Hi,

I tried to solve a system of non linear and non polynomial equations and I managed to solve it with the Solve App and in Advanced graph mode, looking for intersections in the grap or in num mode(using Trace when I was nearby). I wanted to know if there was a way to solve non-linear systems with something like solve-fsolve-nsolve(i think I got the syntax wrong), maybe specifing for example 1..7 for x and 2..4 for y rather than putting one number, like you do in the Solve App.

Please give your example problem.

Generally, it will look like this. fsolve([x^2+y-2,x+y^2-2],[x,y]) You can give it a range by doing 0..1 for example for your intial guess.
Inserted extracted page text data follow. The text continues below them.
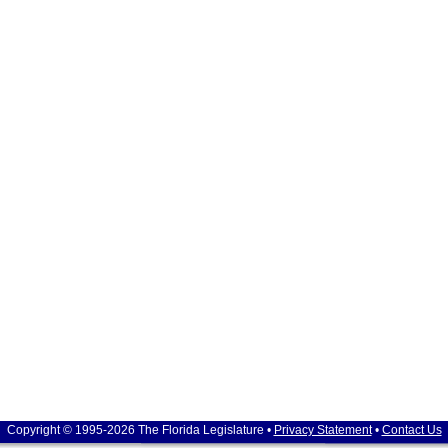
Copyright © 1995-2026 The Florida Legislature •
Privacy Statement
•
Contact Us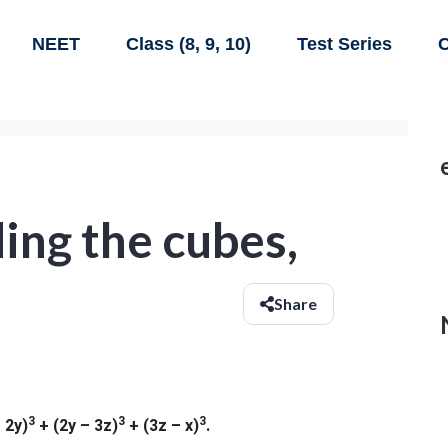
NEET
Class (8, 9, 10)
Test Series
C
ing the cubes,
Share
3
3
3
 2y)
+ (2y – 3z)
+ (3z – x)
.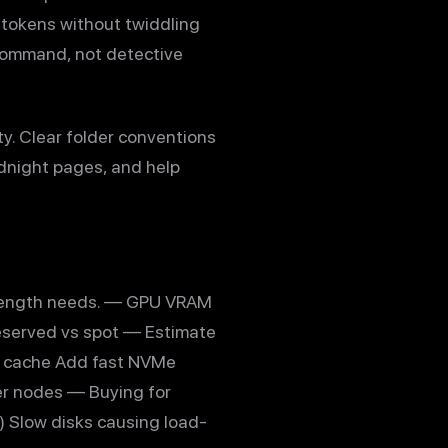
 tokens without twiddling
 command, not detective
ty. Clear folder conventions
dnight pages, and help
 length needs. — GPU VRAM
eserved vs spot — Estimate
V cache Add fast NVMe
per nodes — Buying for
 Slow disks causing load-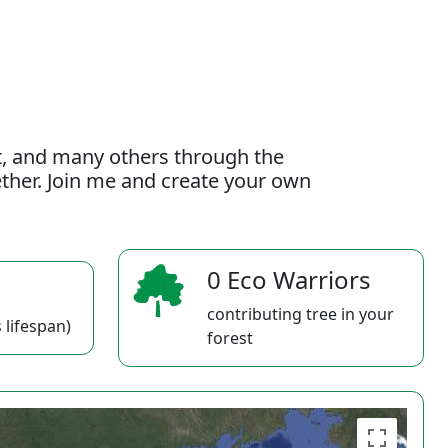
t, and many others through the
gether. Join me and create your own
0 Eco Warriors
contributing tree in your
 lifespan)
forest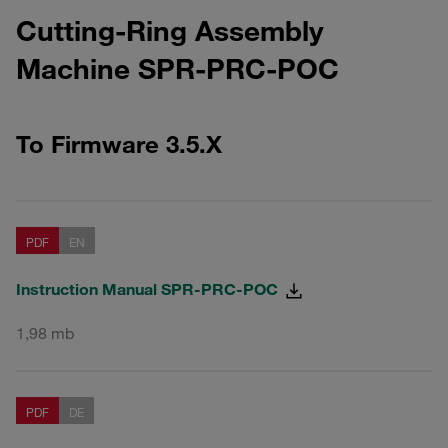
Cutting-Ring Assembly
Machine SPR-PRC-POC
To Firmware 3.5.X
PDF
EN
Instruction Manual SPR-PRC-POC
1,98 mb
PDF
DE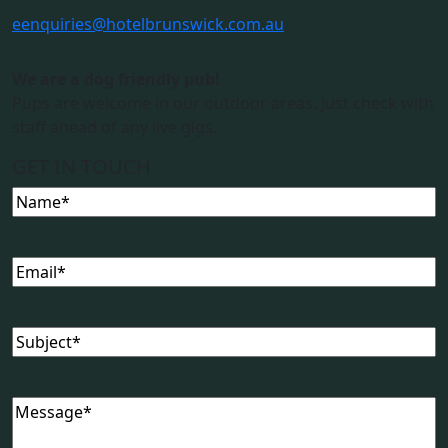
e
enquiries@hotelbrunswick.com.au
We are a dog friendly pub!
Pups are welcome in our outdoor areas. Just check with
staff ahead of any live gigs.
GET IN TOUCH
Name
(Required)
Email
(Required)
Subject
(Required)
Message
(Required)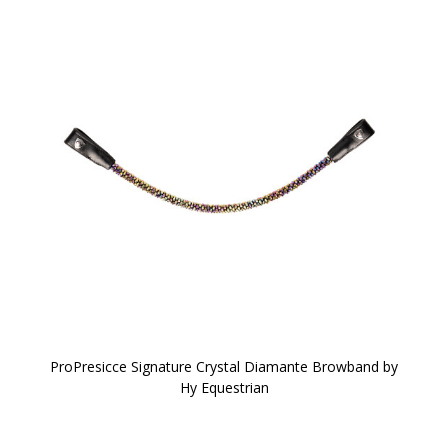
ProPresicce Signature Crystal Diamante Browband by
Hy Equestrian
I tried your system(my original problem is a bit more complex, I guess its fine to try with simple systems), how do i give the range? Because we have both x and y, should I give 2 ranges in this way : fsolve([x^2+y-2,x+y^2-2],[x,y],[0..1,0..1])?

Wait I thought I saw y^(-2) while it was y^2, I need to solve non linear non polynomial systems then lets change with: fsolve([cos(x)-x,x-y],[x,y],[0..1,0..1]) which should give us x=0.739085133215 and y=0.739085133215

Try

[x=0 .. 1 , y=0 .. 1] as the second argument to fsolve.

Thanks a lot, it works for that system, but I tried it with my problem and even with an accurate range i cant get my solution :/

my system is:

39.8344274/(y-0.1495645628)-24.52151/(y^2)=

39.8344274/(x-0.1495645628)-24.52151/(x^2)

and

39.8344274/(y-0.1495645628)-24.52151/(y^2)=

39.8344274*ln((x-0.1495645628)/(y-0.1495645628))/(x-y)-24.52151/(x*y)

the solution i am aiming for is x=1.66649546538 and y=0.238068203637, which i can get in graph mode or with the solve app giving an inital guess value like 1.5-0.2, but with fsolve even if i put ranges like 1.665-1.667 and 0.22-0,24 or initial guess 1.5-0.2

I cant get it

It's slow but it works in Xcas, e.g.

Code:

fsolve([39.8344274/(y-0.1495645628)-24.52151/(y^2)=39.8344274/(x-0.1495645628)-24.52151/(x^2),39.8344274/(y-0.1495645628)-24.52151/(y^2)=39.8344274*ln((x-0.1495645628)/(y-0.1495645628))/(x-y)-24.52151/(x*y)],[x,y],[1.6,0.2])

The reason is probably because I compute symbolically the inverse of the jacobian, perhaps it would be faster if done at each Newton iteration step, once x and y have values.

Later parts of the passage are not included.